= Charles Webber (Royal Navy officer) =

British admiral

Charles Webber (1722-1783), Rear-Admiral of the White, was a British naval commander who participated in the Battle of Toulon in 1744, the Capture of Quebec in 1759 and the Capture of Havana in 1762.

==Origins==
Born on 29 August 1722 and baptised at St James Piccadilly on 11 September 1722, he was the second son of Robert Webber and his wife Mary. His father was an illegitimate son of Charles Lennox, 1st Duke of Richmond (himself an illegitimate son of King Charles II of England) and one of his godfathers was his uncle Charles Lennox, 2nd Duke of Richmond. His younger brother was the Reverend William Webber (1724-1790) who became a canon residentiary of Chichester Cathedral and chaplain to their cousin Charles Lennox, 3rd Duke of Richmond.

==Career==
At age 21 in January 1744, he was appointed by Admiral Thomas Mathews as Lieutenant of the 70-gun ship of the line HMS Elizabeth and was immediately involved in the battle with the French and Spanish fleets off Toulon on 11 February 1744. In April 1756 he was promoted to Captain of the 20-gun frigate HMS Rose, followed in May 1758 by command of the 28-gun frigate HMS Cerberus.

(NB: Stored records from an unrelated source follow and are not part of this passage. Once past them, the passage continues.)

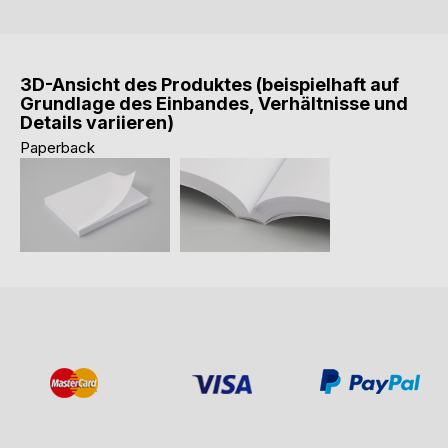
3D-Ansicht des Produktes (beispielhaft auf
Grundlage des Einbandes, Verhältnisse und
Details variieren)
Paperback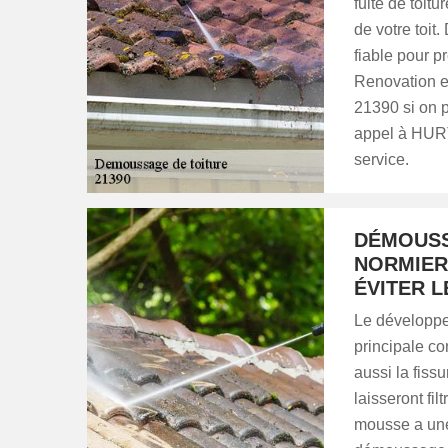
fuite de toit
de votre toit
fiable pour p
Renovation es
21390 si on p
appel à HURT
service.
DÉMOUSS
NORMIER
ÉVITER L
Le développe
principale co
aussi la fiss
laisseront fil
mousse a une 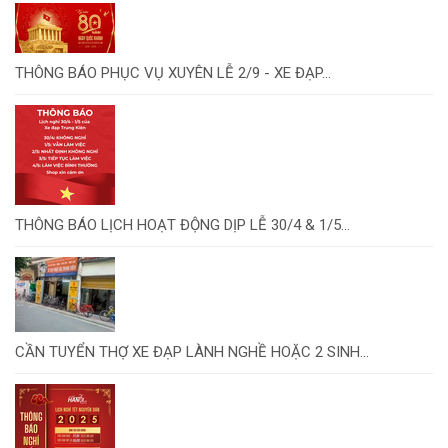
THÔNG BÁO PHỤC VỤ XUYÊN LỄ 2/9 - XE ĐẠP...
THÔNG BÁO LỊCH HOẠT ĐỘNG DỊP LỄ 30/4 & 1/5...
CẦN TUYỂN THỢ XE ĐẠP LÀNH NGHỀ HOẶC 2 SINH...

It was Cerberus that carried General James Wolfe across the Atlantic to command the British forces which on 13 September 1759 captured the French city of Quebec and, after he died there of his wounds, carried his body back to England. With Canada secured, ships and soldiers were sent to the Caribbean where, in June 1762, Cerberus formed part of the British forces under Admiral George Pocock and his second in command, the then Commodore Augustus Keppel, which on 13 August 1762 captured the Spanish city of Havana. Keppel was confident of Webber's abilities, writing to Pocock: "I am glad you think well of Captain Webber. I believe you will find he will command the boat very well." With Cuba secured, most of the British forces dispersed and on 25 September 1762 in Cerberus he sailed for Jamaica.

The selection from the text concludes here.